Voice-change, Lip-sync, Text-to-speech, Music/Audio tools for projects

mindsongmindsong Posts: 1,701
edited June 2019 in Carrara Discussion

A place to collect thoughts, tips, and tools on voice-changing, lip-sync, text-to-speech, and ausio processing for our projects (esp. animations).

Add your own tips, links, resources, etc. below, or send them to me and we'll maintain a knowledgebase here...

Because of the overlap between tools and workflows, I'd say that anything you know of in this domain is useful, be it Carrara-specific, or using any one of the standard Carrara plugins (Poser, DS, Iclone, etc. :)

Standalone utils and scripts are always relevant as well. Anything related to making a 3D mouth move, or generating the sound that goes with it is welcomed.


Post edited by mindsong on


  • mindsongmindsong Posts: 1,701
    edited June 2019

    Voice Changing tools:

    These are standalone tools that work in batch or realtime to alter incoming sound streams (usually voice) from one frequency range and/or timbre to another - e.g. male to female, or child to adult, etc.

    Most also have settings that can be used to produce cartoony or robotic voices as well. To my experience, most of the outputs end up sounding a bit synthetic, but if you are willing to 'bend' your own voice on the microphone toward the target sound (e.g male trying to sound more female), and use the various application's sound adjustments with restraint, some pretty compelling outputs can be produced, and presets can be saved for these settings. The results have no copyright constraints (assuming the inputs aren't copyrighted...). Once a preset is saved, some of these tools allow for batch conversion, allowing for consistent pre-recording and conversion of full animation voice sequences, using multiple characters.

    The inputs and outputs can generally be standard soundfiles (WAVE, MP3, AAC, etc.), that can come from microphones, sound-files, audio-streams, etc., then be processed (in many ways) and used with lip-sync tools for our 3D efforts, and also inserted into the final video-edits.

    Any products/tools mentioned below are NOT endorsed, but simply available, and I have no affiliation with any of these products or companies other than possibly being an owner/user. YMMV

    Commercial Voice Changing Software

    Product: Screaming Bee's Morphvox Series

    Source: https://screamingbee.com

    Platform(s): Windows

    Notes: Free and Payfor versions for both realtime and batch voice conversion. Some good multi-voice and script-writing utilities as well. Presets available for realistic and cartoon/fantasy voices.

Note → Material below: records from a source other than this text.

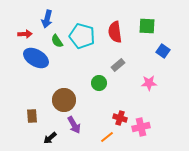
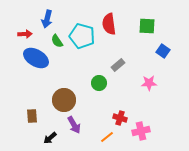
red semicircle: moved 6 px left, 8 px up
pink cross: moved 4 px down
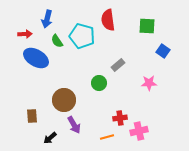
red semicircle: moved 1 px left, 4 px up
red cross: rotated 24 degrees counterclockwise
pink cross: moved 2 px left
orange line: rotated 24 degrees clockwise
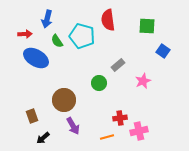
pink star: moved 6 px left, 2 px up; rotated 21 degrees counterclockwise
brown rectangle: rotated 16 degrees counterclockwise
purple arrow: moved 1 px left, 1 px down
black arrow: moved 7 px left
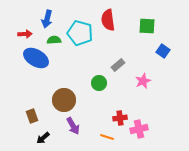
cyan pentagon: moved 2 px left, 3 px up
green semicircle: moved 3 px left, 1 px up; rotated 120 degrees clockwise
pink cross: moved 2 px up
orange line: rotated 32 degrees clockwise
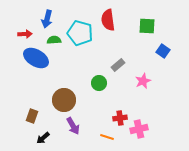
brown rectangle: rotated 40 degrees clockwise
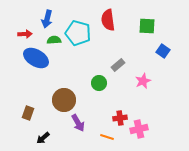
cyan pentagon: moved 2 px left
brown rectangle: moved 4 px left, 3 px up
purple arrow: moved 5 px right, 3 px up
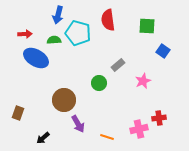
blue arrow: moved 11 px right, 4 px up
brown rectangle: moved 10 px left
red cross: moved 39 px right
purple arrow: moved 1 px down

    Product: Audio4Fun Voice Changer Series

    Source: https://www.audio4fun.com/voice-changer.htm

    Platform(s): Windows

    Notes: Various versions for realtime and batch conversion. Presets available for realistic and cartoon/fantasy voices.


    Post edited by mindsong on
  • mindsongmindsong Posts: 1,701
    edited June 2019

    text-to-speech (TTS) and speech-to-text:

    These are tools that attempt to convert text to audio, and audio to text.

    In our 3D domain (esp. animation), text to speech is probably the most relevant, as sound would typically be the most useful end-product. That said, any tool that lets us rework our data in ways that let's creative folks work toward their/our target goals will enable creative spirits. At any rate, all tools and techniques are welcomed and encouraged.

    Almost all mainstream computer environments have basic text-to-speech capabilities built in - usually as a tool to support users with disabilities, etc. Similarly, speech-to-text is also available in the form of Apple's 'SIRI' and Microsoft's 'Cortana'.

    As inexpensive computing capacity becomes available these tools are becoming increasingly sophisticated in that they're quickly becoming more sensitive to linguistic and idiomatic differences, but this also adds to the complexity of using these tools.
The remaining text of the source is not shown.